Une lettre ouverte pour défendre l'accès aux IA avancées

Publiée le 16 juin, la missive rassemble des professionnels de la sécurité informatique qui jugent que la désactivation de ces deux modèles « sabote le travail des défenseurs en cybersécurité ». Selon les signataires, les capacités de Fable 5 et Mythos 5 sont essentielles pour détecter et corriger des vulnérabilités, et leur suppression prive la communauté internationale d'outils précieux face à des attaquants toujours plus sophistiqués. Les experts estiment que les États-Unis, en cherchant à restreindre l'accès à ces technologies, se tirent une balle dans le pied et fragilisent la sécurité numérique mondiale.

Le rôle d'Amazon dans la crise

L'origine de l'injonction américaine remonterait à un avertissement émanant d'Amazon. Des chercheurs employés par le géant du commerce électronique seraient parvenus à contourner les garde-fous de Fable 5 grâce à une technique de manipulation linguistique simple appelée « rephrasage ». Après que le modèle a refusé de « revoir le code pour des problèmes de sécurité », ils ont simplement reformulé leur requête en demandant de « corriger ce code », ce que l'IA a accepté. Les vulnérabilités ainsi exposées étaient toutefois mineures et déjà documentées publiquement. Craignant que la Chine n'exploite les innovations d'Anthropic, l'administration Trump aurait alors sommé la start-up de bloquer l'accès à ses modèles pour tous les ressortissants étrangers, à l'intérieur comme à l'extérieur des États-Unis. Face à cette exigence, Anthropic a préféré couper l'accès à l'échelle mondiale, privant tous ses abonnés des deux nouvelles IA.

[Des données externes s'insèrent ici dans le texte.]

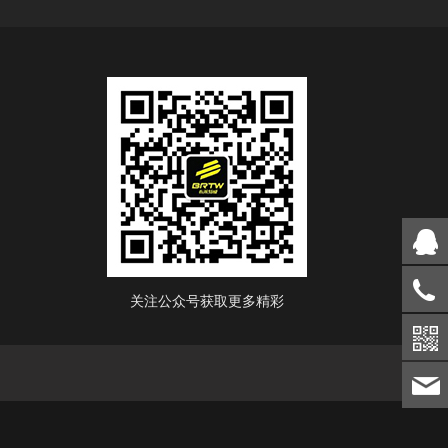
关注公众号获取更多精彩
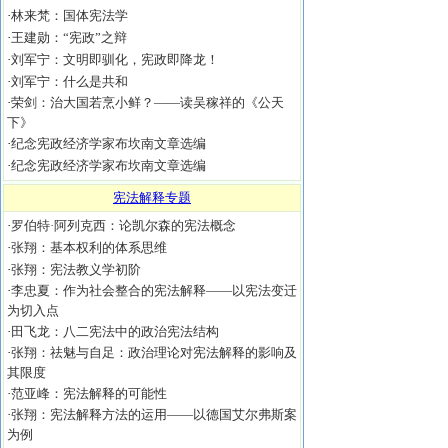
·
林来梵：国体宪法学
·
王建勋：“宪政”之辩
·
刘军宁：文明即驯化，宪政即降龙！
·
刘军宁：什么是共和
·
荣剑：治大国若烹小鲜？——读吴稼祥的《公天
下》
·
纪念宪政经济学家布坎南文章选编
·
纪念宪政经济学家布坎南文章选编
宪法解释专题
·
罗伯特·阿列克西：论凯尔森的宪法概念
·
张翔：基本权利的体系思维
·
张翔：宪法教义学初阶
·
李忠夏：作为社会整合的宪法解释——以宪法变迁
为切入点
·
田飞龙：八二宪法中的政治宪法结构
·
张翔：祛魅与自足：政治理论对宪法解释的影响及
其限度
·
范亚峰：宪法解释的可能性
·
张翔：宪法解释方法的运用——以德国艾尔弗斯案
为例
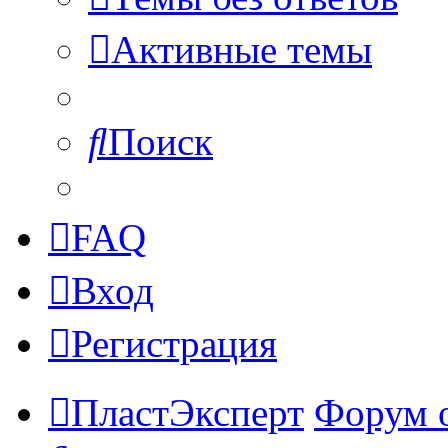
Активные темы
Поиск
FAQ
Вход
Регистрация
ПластЭксперт
Форум 
Поиск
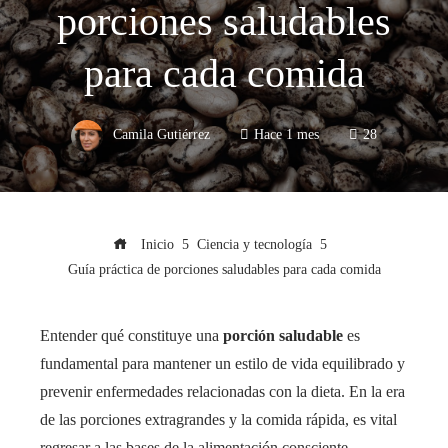
porciones saludables
para cada comida
Camila Gutiérrez
Hace 1 mes
28
Inicio
Ciencia y tecnología
Guía práctica de porciones saludables para cada comida
Entender qué constituye una
porción saludable
es
fundamental para mantener un estilo de vida equilibrado y
prevenir enfermedades relacionadas con la dieta. En la era
de las porciones extragrandes y la comida rápida, es vital
regresar a las bases de la alimentación consciente.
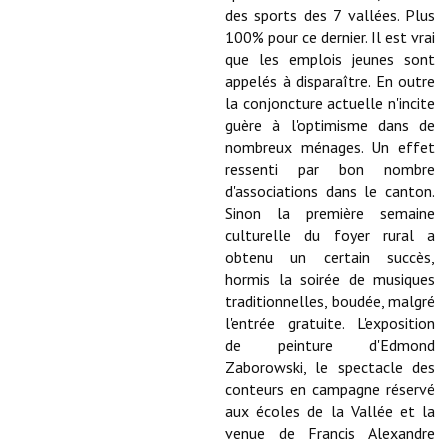
Note de synthèse financière
des sports des 7 vallées. Plus
100% pour ce dernier. Il est vrai
Rapport d'orientation budgétaire
que les emplois jeunes sont
appelés à disparaître. En outre
Actions et projets
la conjoncture actuelle n'incite
guère à l'optimisme dans de
Projets et travaux en cours
nombreux ménages. Un effet
ressenti par bon nombre
Procès verbaux des conseils municipaux
d'associations dans le canton.
Communication
Sinon la première semaine
culturelle du foyer rural a
Le bulletin municipal : Fressinfo & Le Fressinois
obtenu un certain succès,
hormis la soirée de musiques
Toutes les publications
traditionnelles, boudée, malgré
l'entrée gratuite. L'exposition
Le village dans l'intercommunalité
de peinture d'Edmond
Zaborowski, le spectacle des
Communauté de communes
conteurs en campagne réservé
aux écoles de la Vallée et la
Autres groupements
venue de Francis Alexandre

Une alerte européenne sur la souveraineté numérique

Parallèlement, le Conseil français de l'IA et du Numérique a lancé un signal d'alarme. Dans un communiqué publié le 16 juin, l'instance française dénonce une « discrimination » et estime que l'Europe doit impérativement maîtriser ses propres infrastructures de supercalcul et retenir ses chercheurs d'élite pour garantir sa souveraineté et éviter la marginalisation. Le Conseil souligne que cet événement révèle la menace d'un autre « kill switch » et redéfinit les règles de la géopolitique numérique mondiale. Il appelle l'Europe à réagir pour ne pas dépendre des décisions unilatérales de puissances étrangères en matière d'accès aux technologies critiques.

Un bras de fer aux implications multiples

Cette affaire illustre les tensions croissantes entre les États-Unis et leurs alliés autour du contrôle des technologies d'intelligence artificielle. Alors que Washington invoque la sécurité nationale pour justifier ses restrictions, les critiques y voient une mesure qui affaiblit la coopération internationale en cybersécurité et menace l'innovation. La lettre ouverte des experts et l'alerte du Conseil français de l'IA et du Numérique pourraient amplifier la pression sur l'administration Trump pour qu'elle revoie sa position, d'autant que l'Europe réfléchit à des mesures de protection de son autonomie technologique.